Tapi, ucapan Ibu bagaikan debu ajaib dari negeri dongeng. Nasihatnya seperti segelas air di tengah Padang Sahara. Bukan hanya melepaskan dahaga jiwa, tapi juga udara psikologis. Terkadang saya bingung, manusia macam apa Ibu itu.
Ketika saya memasuki jenjang SMA, Ibu mulai membagikan mantranya lagi. Ini terjadi pada malam yang dingin, ketika bintang dan rembulan tampak kelabu, Ibu menghampiri saya dan bertanya, “Apa kegagalanmu minggu ini?”
Saya memicingkan pandangan, pelan-pelan berusaha mencerna pertanyaan itu. Buku yang sedang dibaca saya akhiri dan menjawab, “Tidak ada.
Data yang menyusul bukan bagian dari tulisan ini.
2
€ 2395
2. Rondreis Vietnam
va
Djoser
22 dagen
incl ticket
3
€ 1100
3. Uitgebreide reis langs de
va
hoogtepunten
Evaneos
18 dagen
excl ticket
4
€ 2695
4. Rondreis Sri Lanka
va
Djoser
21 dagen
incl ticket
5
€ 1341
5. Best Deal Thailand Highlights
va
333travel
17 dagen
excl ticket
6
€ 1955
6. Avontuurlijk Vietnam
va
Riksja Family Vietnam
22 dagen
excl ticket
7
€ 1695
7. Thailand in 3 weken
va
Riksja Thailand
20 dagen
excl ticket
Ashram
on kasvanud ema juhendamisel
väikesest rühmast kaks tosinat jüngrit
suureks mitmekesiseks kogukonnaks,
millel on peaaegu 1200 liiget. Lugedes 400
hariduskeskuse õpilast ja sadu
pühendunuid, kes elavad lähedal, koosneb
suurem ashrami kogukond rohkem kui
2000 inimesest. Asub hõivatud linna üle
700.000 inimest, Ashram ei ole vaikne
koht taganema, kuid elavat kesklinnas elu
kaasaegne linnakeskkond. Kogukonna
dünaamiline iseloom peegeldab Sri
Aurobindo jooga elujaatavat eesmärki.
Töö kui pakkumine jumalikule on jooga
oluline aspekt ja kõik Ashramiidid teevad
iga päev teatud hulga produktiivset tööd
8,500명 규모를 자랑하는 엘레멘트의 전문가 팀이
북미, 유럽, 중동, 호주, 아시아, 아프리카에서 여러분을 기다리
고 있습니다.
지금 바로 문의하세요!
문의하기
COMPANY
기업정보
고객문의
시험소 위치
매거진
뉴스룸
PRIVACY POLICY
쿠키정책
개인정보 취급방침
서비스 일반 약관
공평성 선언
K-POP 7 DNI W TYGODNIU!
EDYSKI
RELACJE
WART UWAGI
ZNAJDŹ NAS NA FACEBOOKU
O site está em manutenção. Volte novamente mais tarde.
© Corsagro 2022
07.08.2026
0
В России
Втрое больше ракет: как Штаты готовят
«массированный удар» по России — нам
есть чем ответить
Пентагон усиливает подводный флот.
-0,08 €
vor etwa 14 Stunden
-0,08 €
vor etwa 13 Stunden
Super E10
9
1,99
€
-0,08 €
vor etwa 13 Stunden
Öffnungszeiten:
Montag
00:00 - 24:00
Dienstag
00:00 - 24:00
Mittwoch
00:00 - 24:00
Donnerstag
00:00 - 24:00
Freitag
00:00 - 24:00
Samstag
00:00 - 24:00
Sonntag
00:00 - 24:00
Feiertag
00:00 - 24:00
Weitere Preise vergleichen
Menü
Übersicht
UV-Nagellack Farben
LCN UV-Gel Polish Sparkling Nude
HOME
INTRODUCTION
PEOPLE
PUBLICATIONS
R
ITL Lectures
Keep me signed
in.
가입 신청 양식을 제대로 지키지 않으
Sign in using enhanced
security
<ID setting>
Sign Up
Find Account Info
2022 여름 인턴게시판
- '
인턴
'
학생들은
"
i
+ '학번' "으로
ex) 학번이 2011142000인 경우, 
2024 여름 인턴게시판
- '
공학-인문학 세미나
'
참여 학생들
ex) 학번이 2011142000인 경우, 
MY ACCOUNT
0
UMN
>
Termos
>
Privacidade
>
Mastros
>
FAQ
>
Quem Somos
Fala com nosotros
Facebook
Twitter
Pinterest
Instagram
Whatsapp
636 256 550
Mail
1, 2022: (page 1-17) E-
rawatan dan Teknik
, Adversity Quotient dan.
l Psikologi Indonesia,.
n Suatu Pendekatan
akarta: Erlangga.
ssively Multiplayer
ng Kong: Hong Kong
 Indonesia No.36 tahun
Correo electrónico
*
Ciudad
Ujian di sekolah sempurna, pertemanan luar biasa, dan Ibu tahu ‘kan tentang hasil perlombaan kemarin.”
“Ibu khawatir, cobalah untuk gagal tanpa menyesal,” katanya.
“Itu menyakitkan. Kenapa aku harus gagal di saat aku bisa sukses?”
“Itulah masalahnya. Kamu tak akan menghargai kesuksesan tanpa pernah mengalami kegagalan.”
Jika saya sedang minum kopi pada saat itu, saya khawatir akan menyemburkannya ke wajah Ibu. Tapi sebagai gantinya, saya menelan ludah begitu banyak hingga tenggorokan terasa perih seperti pesisir yang dihantam ombak raksasa.
Saya tidak memedulikan perkataan tersebut. Saya pikir nasihat semacam itu benar-benar bodoh. Ibu pasti sedang bercanda. Saya menjalani hidup seperti biasa, semua berjalan normal. Kehidupan kelas 10 SMA memang sedikit membosankan; hambar.
Tapi setahun kemudian, saya mengikuti banyak perlombaan dan olimpiade. Untuk mendedikasikan diri, saya mengurangi perhatian saya ke kelas dan benar-benar fokus pada kejuaraan. Menang; hanya itu yang saya kenal.